▼▼▼
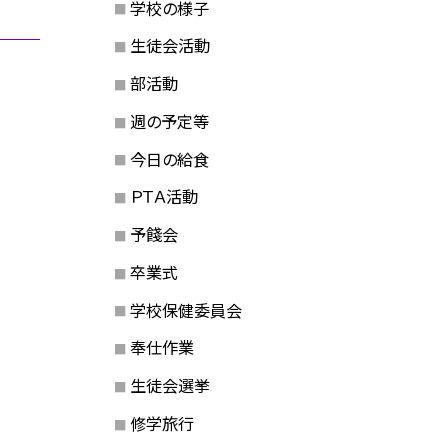
学校の様子
生徒会活動
部活動
週の予定等
今日の給食
ＰＴＡ活動
予餞会
卒業式
学校保健委員会
奉仕作業
生徒会選挙
修学旅行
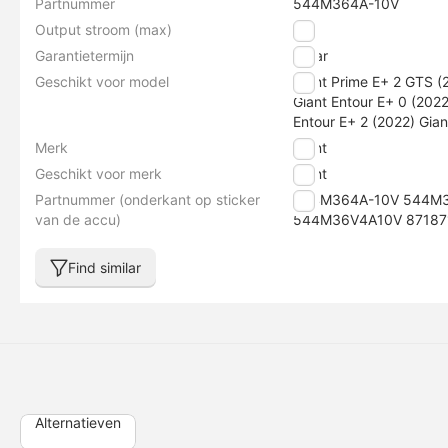
Partnummer
544M364A-10V
Output stroom (max)
4 A
Garantietermijn
1 jaar
Geschikt voor model
Giant Prime E+ 2 GTS (
Giant Entour E+ 0 (2022
Entour E+ 2 (2022) Gian
Merk
Giant
Geschikt voor merk
Giant
Partnummer (onderkant op sticker
544M364A-10V 544M
van de accu)
544M36V4A10V 87187
Find similar
Alternatieven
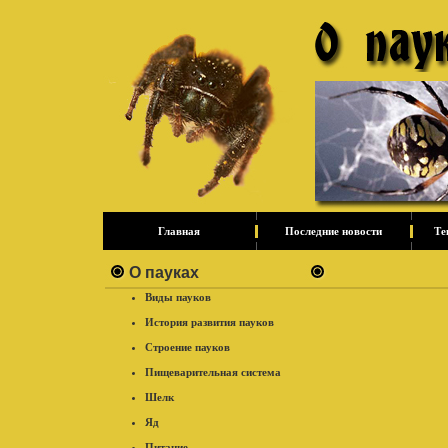
Главная
Последние новости
Те
О пауках
Виды пауков
История развития пауков
Строение пауков
Пищеварительная система
Шелк
Яд
Питание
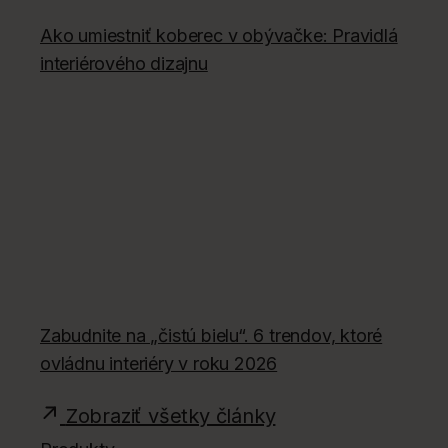
Ako umiestniť koberec v obývačke: Pravidlá
interiérového dizajnu
Zabudnite na „čistú bielu“. 6 trendov, ktoré
ovládnu interiéry v roku 2026
Zobraziť všetky články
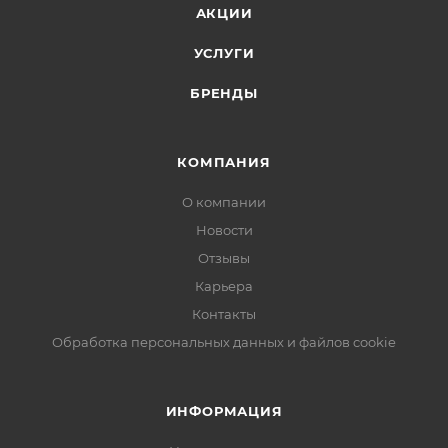
АКЦИИ
УСЛУГИ
БРЕНДЫ
КОМПАНИЯ
О компании
Новости
Отзывы
Карьера
Контакты
Обработка персональных данных и файлов cookie
ИНФОРМАЦИЯ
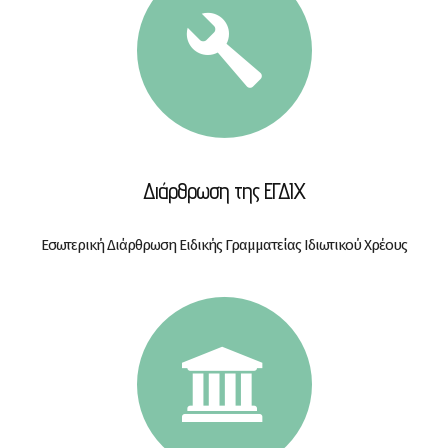
Διάρθρωση της ΕΓΔΙΧ
Εσωτερική Διάρθρωση Ειδικής Γραμματείας Ιδιωτικού Χρέους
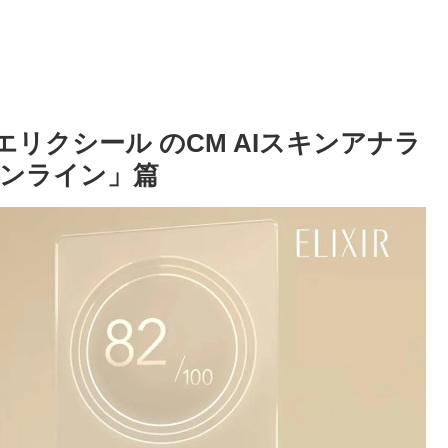
エリクシール のCM AIスキンアナラ
オンライン」篇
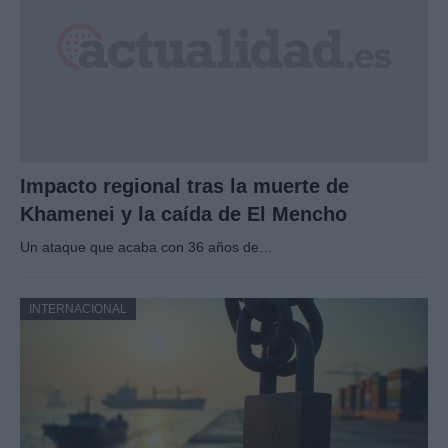
Impacto regional tras la muerte de
Khamenei y la caída de El Mencho
Un ataque que acaba con 36 años de…
INTERNACIONAL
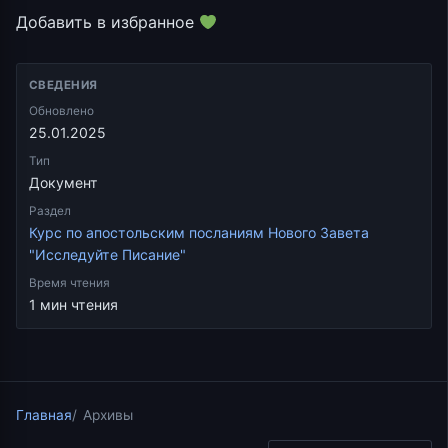
Добавить в избранное
СВЕДЕНИЯ
Обновлено
25.01.2025
Тип
Документ
Раздел
Курс по апостольским посланиям Нового Завета
"Исследуйте Писание"
Время чтения
1 мин чтения
Главная
Архивы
▲▲▲
■ **Exercise**
Find the line that contains "Строение пауков". Reproduce it and every later line of the records exactly, minus the pictures.

■ **Exercise output**
Строение пауков
Пищеварительная система
Шелк
Яд
Питание
Ako umiestniť koberec v obývačke: Pravidlá
interiérového dizajnu
Zabudnite na „čistú bielu“. 6 trendov, ktoré
ovládnu interiéry v roku 2026
Zobraziť všetky články
АКЦИИ
УСЛУГИ
БРЕНДЫ
КОМПАНИЯ
О компании
Новости
Отзывы
Карьера
Контакты
Обработка персональных данных и файлов cookie
ИНФОРМАЦИЯ
Διάρθρωση της ΕΓΔΙΧ
Εσωτερική Διάρθρωση Ειδικής Γραμματείας Ιδιωτικού Χρέους
エリクシール のCM AIスキンアナラ
オンライン」篇
Impacto regional tras la muerte de
Khamenei y la caída de El Mencho
Un ataque que acaba con 36 años de…
INTERNACIONAL
Добавить в избранное
СВЕДЕНИЯ
Обновлено
25.01.2025
Тип
Документ
Раздел
Курс по апостольским посланиям Нового Завета
"Исследуйте Писание"
Время чтения
1 мин чтения
Главная
Архивы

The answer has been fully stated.